Role of spontaneous cycle follicular monitoring in unexplained infertility: an observational study
Vandana Mohan, Kanika Chopra, Manju Puri, Pikee Saxena
Objective: The incidence of unexplained infertility is high and thus there is a need to assess usefulness of unexplored modalities i.e. ultrasonographic follicular monitoring and endometrial changes and its correlation with hormonal levels in spontaneous menstrual cycle. Our study aimed to detect subtle defects responsible for the same. Methodology: It was an observational study conducted in the infertility clinic of Lady Hardinge Medical College, New Delhi, India. Fifty women with unexplained infertility were included in the study. The subjects were called on day 2-3 of onset of menses for a baseline transvaginal ultrasound for antral follicular count, endometrial thickness and hormonal profile. Follow-up ultrasonographic monitoring was done till ovulation was documented. Hormonal profile was done on day of dominant follicle of 18-20 mm and on day 21, serum progesterone levels were done. Results: The mean age of study group was 26.48±3.3 years. Primary infertility was seen in 66% cases and secondary infertility in 34%. Seventy eight percent women had at least one or a combination of subtle defects in their monitored cycles.
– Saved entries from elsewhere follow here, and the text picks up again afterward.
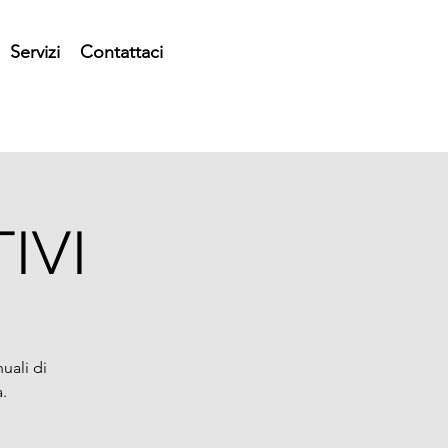
Servizi
Contattaci
IVI
uali di
.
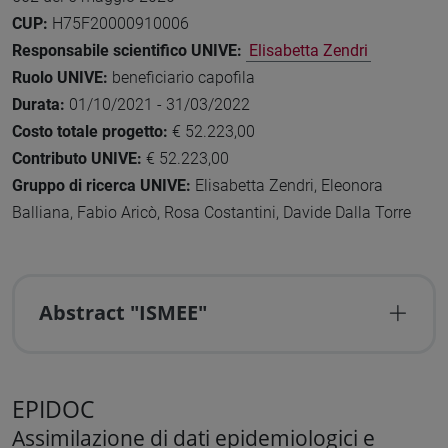
CUP:
H75F20000910006
Responsabile scientifico UNIVE:
Elisabetta Zendri
Ruolo UNIVE:
beneficiario capofila
Durata:
01/10/2021 - 31/03/2022
Costo totale progetto:
€ 52.223,00
Contributo UNIVE:
€ 52.223,00
Gruppo di ricerca UNIVE:
Elisabetta Zendri, Eleonora
Balliana, Fabio Aricò, Rosa Costantini, Davide Dalla Torre
Abstract "ISMEE"
EPIDOC
Assimilazione di dati epidemiologici e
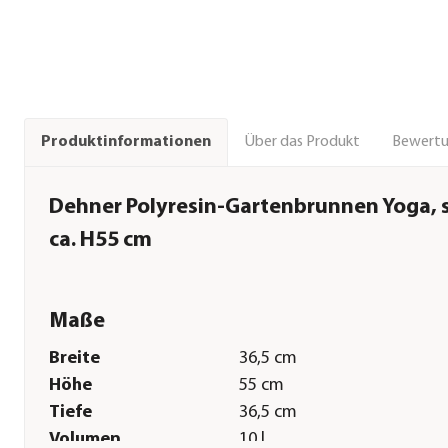
Über das Produkt
Bewert
Produktinformationen
Dehner Polyresin-Gartenbrunnen Yoga, s
ca. H55 cm
Maße
Breite
36,5 cm
Höhe
55 cm
Tiefe
36,5 cm
Volumen
10 l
The mean antral follicle count was 13.8±5.17. Only one woman had antral follicle count of less than 5. 30% of women had levels of FSH more than 10 IU/L and levels of serum estradiol more than 80 pg/ml. Luteal phase defect and premature LH surge was seen in 34 % women each. Conclusion: Spontaneous cycle follicular monitoring is a useful tool to provide insight into the subtle defects like premature depletion of ovarian reserve, defective folliculogenesis, poor oocyte quality, premature luteinization, luteinized unruptured follicular syndrome contributing to unexplained infertility. Transvaginal sonographic assessment of a spontaneous cycle thus, appeared to be a useful addition in the investigative work-up of women with unexplained infertility.